**** Task inputs

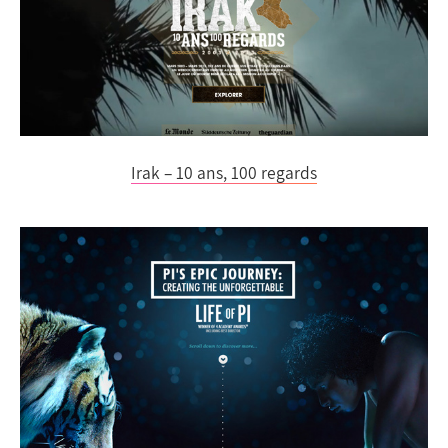
Irak – 10 ans, 100 regards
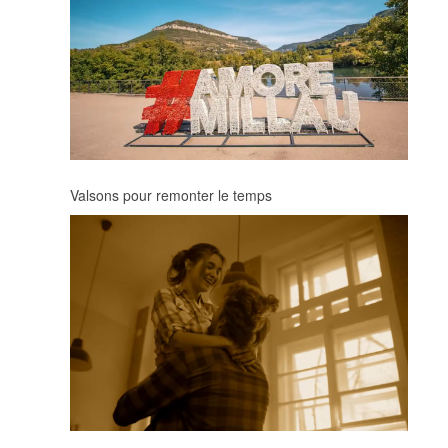
Valsons pour remonter le temps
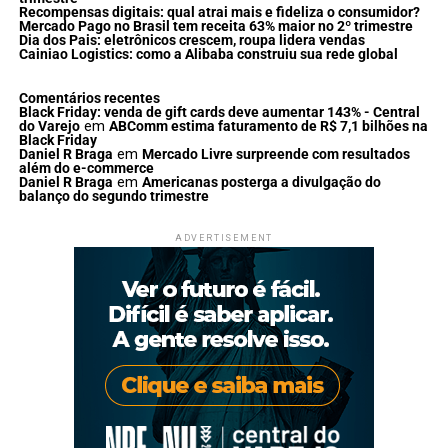
Recompensas digitais: qual atrai mais e fideliza o consumidor?
Mercado Pago no Brasil tem receita 63% maior no 2º trimestre
Dia dos Pais: eletrônicos crescem, roupa lidera vendas
Cainiao Logistics: como a Alibaba construiu sua rede global
Comentários recentes
Black Friday: venda de gift cards deve aumentar 143% - Central
do Varejo
em
ABComm estima faturamento de R$ 7,1 bilhões na
Black Friday
Daniel R Braga
em
Mercado Livre surpreende com resultados
além do e-commerce
Daniel R Braga
em
Americanas posterga a divulgação do
balanço do segundo trimestre
ADVERTISEMENT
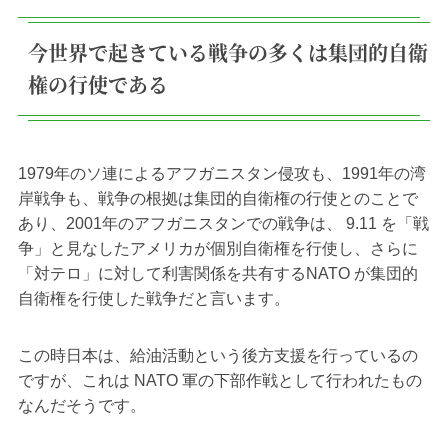
今世界で起きている戦争の多くは集団的自衛
権の行使である
1979年のソ連によるアフガニスタン侵攻も、1991年の湾
岸戦争も、戦争の根拠は集団的自衛権の行使とのことで
あり、2001年のアフガニスタンでの戦争は、 9.11 を「戦
争」と見なしたアメリカが個別自衛権を行使し、さらに
「対テロ」に対して利害関係を共有するNATO が集団的
自衛権を行使した戦争だと言います。
この時日本は、給油活動という後方支援を行っているの
ですが、これは NATO 軍の下部作戦として行われたもの
なんだそうです。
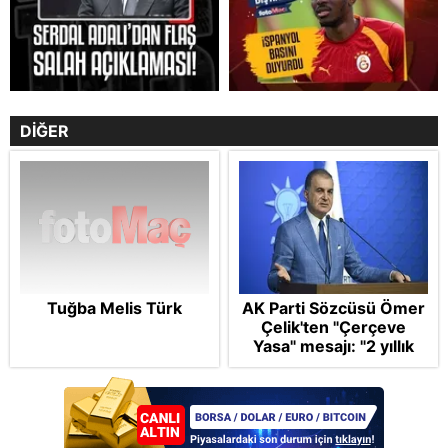
DİĞER
Tuğba Melis Türk
AK Parti Sözcüsü Ömer
Çelik'ten "Çerçeve
Yasa" mesajı: "2 yıllık
sürecin en önemli
aşamasındayız"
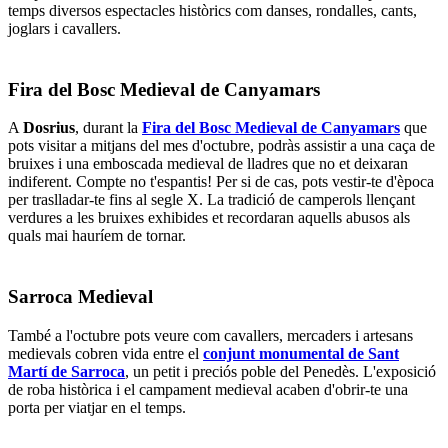
temps diversos espectacles històrics com danses, rondalles, cants,
joglars i cavallers.
Fira del Bosc Medieval de Canyamars
A
Dosrius
, durant la
Fira del Bosc Medieval de Canyamars
que
pots visitar a mitjans del mes d'octubre, podràs assistir a una caça de
bruixes i una emboscada medieval de lladres que no et deixaran
indiferent. Compte no t'espantis! Per si de cas, pots vestir-te d'època
per traslladar-te fins al segle X. La tradició de camperols llençant
verdures a les bruixes exhibides et recordaran aquells abusos als
quals mai hauríem de tornar.
Sarroca Medieval
També a l'octubre pots veure com cavallers, mercaders i artesans
medievals cobren vida entre el
conjunt monumental de Sant
Martí de Sarroca
, un petit i preciós poble del Penedès. L'exposició
de roba històrica i el campament medieval acaben d'obrir-te una
porta per viatjar en el temps.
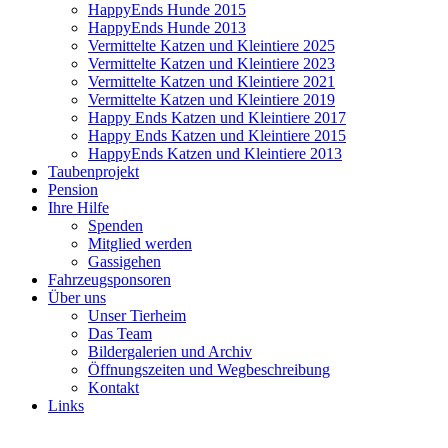
HappyEnds Hunde 2015
HappyEnds Hunde 2013
Vermittelte Katzen und Kleintiere 2025
Vermittelte Katzen und Kleintiere 2023
Vermittelte Katzen und Kleintiere 2021
Vermittelte Katzen und Kleintiere 2019
Happy Ends Katzen und Kleintiere 2017
Happy Ends Katzen und Kleintiere 2015
HappyEnds Katzen und Kleintiere 2013
Taubenprojekt
Pension
Ihre Hilfe
Spenden
Mitglied werden
Gassigehen
Fahrzeugsponsoren
Über uns
Unser Tierheim
Das Team
Bildergalerien und Archiv
Öffnungszeiten und Wegbeschreibung
Kontakt
Links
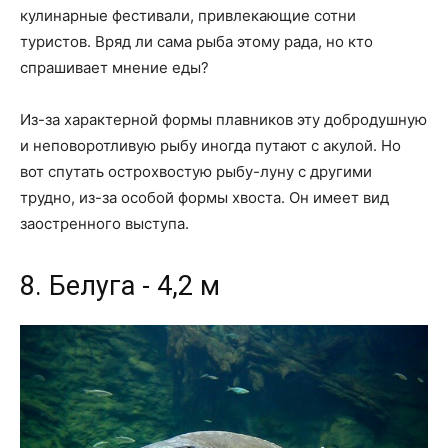
кулинарные фестивали, привлекающие сотни
туристов. Вряд ли сама рыба этому рада, но кто
спрашивает мнение еды?
Из-за характерной формы плавников эту добродушную
и неповоротливую рыбу иногда путают с акулой. Но
вот спутать острохвостую рыбу-луну с другими
трудно, из-за особой формы хвоста. Он имеет вид
заостренного выступа.
8. Белуга - 4,2 м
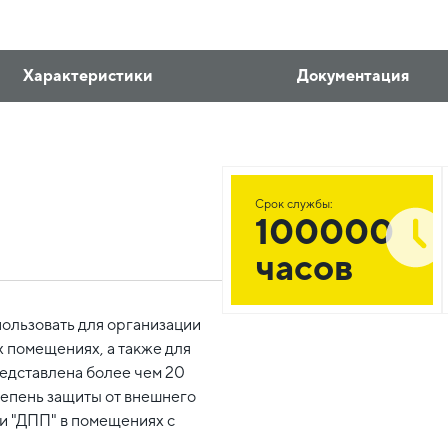
Характеристики
Документация
Срок службы:
100000
часов
ользовать для организации
 помещениях, а также для
едставлена более чем 20
епень защиты от внешнего
ки "ДПП" в помещениях с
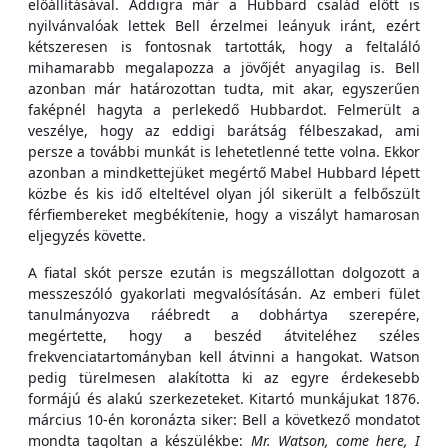
előállításával. Addigra már a Hubbard család előtt is
nyilvánvalóak lettek Bell érzelmei leányuk iránt, ezért
kétszeresen is fontosnak tartották, hogy a feltaláló
mihamarabb megalapozza a jövőjét anyagilag is. Bell
azonban már határozottan tudta, mit akar, egyszerűen
faképnél hagyta a perlekedő Hubbardot. Felmerült a
veszélye, hogy az eddigi barátság félbeszakad, ami
persze a további munkát is lehetetlenné tette volna. Ekkor
azonban a mindkettejüket megértő Mabel Hubbard lépett
közbe és kis idő elteltével olyan jól sikerült a felbőszült
férfiembereket megbékítenie, hogy a viszályt hamarosan
eljegyzés követte.
A fiatal skót persze ezután is megszállottan dolgozott a
messzeszóló gyakorlati megvalósításán. Az emberi fület
tanulmányozva ráébredt a dobhártya szerepére,
megértette, hogy a beszéd átviteléhez széles
frekvenciatartományban kell átvinni a hangokat. Watson
pedig türelmesen alakította ki az egyre érdekesebb
formájú és alakú szerkezeteket. Kitartó munkájukat 1876.
március 10-én koronázta siker: Bell a következő mondatot
mondta tagoltan a készülékbe:
Mr. Watson, come here, I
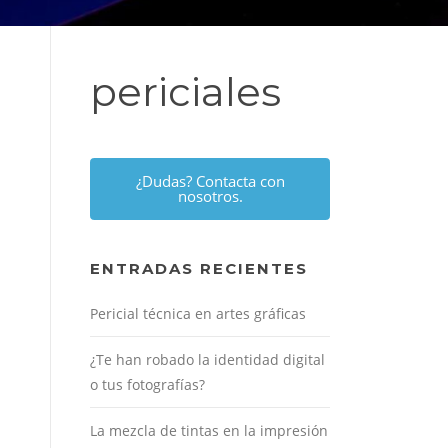
periciales
¿Dudas? Contacta con
nosotros.
ENTRADAS RECIENTES
Pericial técnica en artes gráficas
¿Te han robado la identidad digital
o tus fotografías?
La mezcla de tintas en la impresión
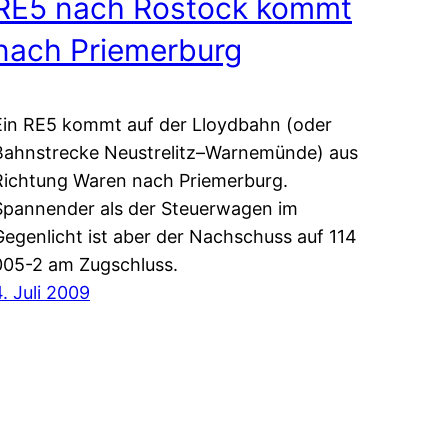
RE5 nach Rostock kommt
nach Priemerburg
Ein RE5 kommt auf der Lloydbahn (oder
Bahnstrecke Neustrelitz–Warnemünde) aus
Richtung Waren nach Priemerburg.
Spannender als der Steuerwagen im
Gegenlicht ist aber der Nachschuss auf 114
005-2 am Zugschluss.
4. Juli 2009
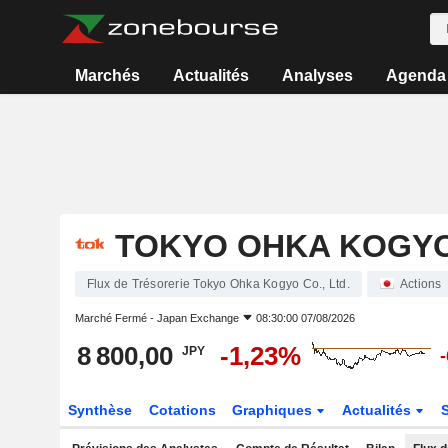
Marchés
Actualités
Analyses
Agenda
TOKYO OHKA KOGYO 
Flux de Trésorerie Tokyo Ohka Kogyo Co., Ltd.
Actions
Marché Fermé -
Japan Exchange
08:30:00 07/08/2026
8 800,00
-1,23%
JPY
Synthèse
Cotations
Graphiques
Actualités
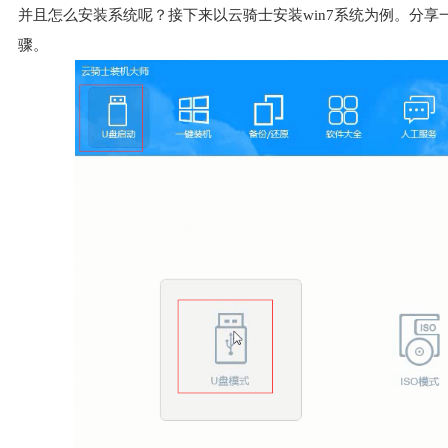
并且怎么安装系统呢？接下来以云骑士安装win7系统为例。分享
骤。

********

What to produce:
For this exercise, transcribe the data exactly but without its pictures.

Solution to this exercise:
Irak – 10 ans, 100 regards
Valsons pour remonter le temps
Recompensas digitais: qual atrai mais e fideliza o consumidor?
Mercado Pago no Brasil tem receita 63% maior no 2º trimestre
Dia dos Pais: eletrônicos crescem, roupa lidera vendas
Cainiao Logistics: como a Alibaba construiu sua rede global
Comentários recentes
Black Friday: venda de gift cards deve aumentar 143% - Central
do Varejo
em
ABComm estima faturamento de R$ 7,1 bilhões na
Black Friday
Daniel R Braga
em
Mercado Livre surpreende com resultados
além do e-commerce
Daniel R Braga
em
Americanas posterga a divulgação do
balanço do segundo trimestre
ADVERTISEMENT
今世界で起きている戦争の多くは集団的自衛
権の行使である
1979年のソ連によるアフガニスタン侵攻も、1991年の湾
岸戦争も、戦争の根拠は集団的自衛権の行使とのことで
あり、2001年のアフガニスタンでの戦争は、 9.11 を「戦
争」と見なしたアメリカが個別自衛権を行使し、さらに
「対テロ」に対して利害関係を共有するNATO が集団的
自衛権を行使した戦争だと言います。
この時日本は、給油活動という後方支援を行っているの
ですが、これは NATO 軍の下部作戦として行われたもの
なんだそうです。
DİĞER
Tuğba Melis Türk
AK Parti Sözcüsü Ömer
Çelik'ten "Çerçeve
Yasa" mesajı: "2 yıllık
sürecin en önemli
aşamasındayız"
temps diversos espectacles històrics com danses, rondalles, cants,
joglars i cavallers.
Fira del Bosc Medieval de Canyamars
A
Dosrius
, durant la
Fira del Bosc Medieval de Canyamars
que
pots visitar a mitjans del mes d'octubre, podràs assistir a una caça de
bruixes i una emboscada medieval de lladres que no et deixaran
indiferent. Compte no t'espantis! Per si de cas, pots vestir-te d'època
per traslladar-te fins al segle X. La tradició de camperols llençant
verdures a les bruixes exhibides et recordaran aquells abusos als
quals mai hauríem de tornar.
Sarroca Medieval
També a l'octubre pots veure com cavallers, mercaders i artesans
medievals cobren vida entre el
conjunt monumental de Sant
Martí de Sarroca
, un petit i preciós poble del Penedès. L'exposició
de roba històrica i el campament medieval acaben d'obrir-te una
porta per viatjar en el temps.
HappyEnds Hunde 2015
HappyEnds Hunde 2013
Vermittelte Katzen und Kleintiere 2025
Vermittelte Katzen und Kleintiere 2023
Vermittelte Katzen und Kleintiere 2021
Vermittelte Katzen und Kleintiere 2019
Happy Ends Katzen und Kleintiere 2017
Happy Ends Katzen und Kleintiere 2015
HappyEnds Katzen und Kleintiere 2013
Taubenprojekt
Pension
Ihre Hilfe
Spenden
Mitglied werden
Gassigehen
Fahrzeugsponsoren
Über uns
Unser Tierheim
Das Team
Bildergalerien und Archiv
Öffnungszeiten und Wegbeschreibung
Kontakt
Links
кулинарные фестивали, привлекающие сотни
туристов. Вряд ли сама рыба этому рада, но кто
спрашивает мнение еды?
Из-за характерной формы плавников эту добродушную
и неповоротливую рыбу иногда путают с акулой. Но
вот спутать острохвостую рыбу-луну с другими
трудно, из-за особой формы хвоста. Он имеет вид
заостренного выступа.
8. Белуга - 4,2 м
Характеристики
Документация
Срок службы:
100000
часов
ользовать для организации
 помещениях, а также для
едставлена более чем 20
епень защиты от внешнего
ки "ДПП" в помещениях с
előállításával. Addigra már a Hubbard család előtt is
nyilvánvalóak lettek Bell érzelmei leányuk iránt, ezért
kétszeresen is fontosnak tartották, hogy a feltaláló
mihamarabb megalapozza a jövőjét anyagilag is. Bell
azonban már határozottan tudta, mit akar, egyszerűen
faképnél hagyta a perlekedő Hubbardot. Felmerült a
veszélye, hogy az eddigi barátság félbeszakad, ami
persze a további munkát is lehetetlenné tette volna. Ekkor
azonban a mindkettejüket megértő Mabel Hubbard lépett
közbe és kis idő elteltével olyan jól sikerült a felbőszült
férfiembereket megbékítenie, hogy a viszályt hamarosan
eljegyzés követte.
A fiatal skót persze ezután is megszállottan dolgozott a
messzeszóló gyakorlati megvalósításán. Az emberi fület
tanulmányozva ráébredt a dobhártya szerepére,
megértette, hogy a beszéd átviteléhez széles
frekvenciatartományban kell átvinni a hangokat. Watson
pedig türelmesen alakította ki az egyre érdekesebb
formájú és alakú szerkezeteket. Kitartó munkájukat 1876.
március 10-én koronázta siker: Bell a következő mondatot
mondta tagoltan a készülékbe:
Mr. Watson, come here, I
periciales
¿Dudas? Contacta con
nosotros.
ENTRADAS RECIENTES
Pericial técnica en artes gráficas
¿Te han robado la identidad digital
o tus fotografías?
La mezcla de tintas en la impresión
RE5 nach Rostock kommt
nach Priemerburg
Ein RE5 kommt auf der Lloydbahn (oder
Bahnstrecke Neustrelitz–Warnemünde) aus
Richtung Waren nach Priemerburg.
Spannender als der Steuerwagen im
Gegenlicht ist aber der Nachschuss auf 114
005-2 am Zugschluss.
4. Juli 2009
Marchés
Actualités
Analyses
Agenda
TOKYO OHKA KOGYO 
Flux de Trésorerie Tokyo Ohka Kogyo Co., Ltd.
Actions
Marché Fermé -
Japan Exchange
08:30:00 07/08/2026
8 800,00
-1,23%
JPY
Synthèse
Cotations
Graphiques
Actualités
并且怎么安装系统呢？接下来以云骑士安装win7系统为例。分享
骤。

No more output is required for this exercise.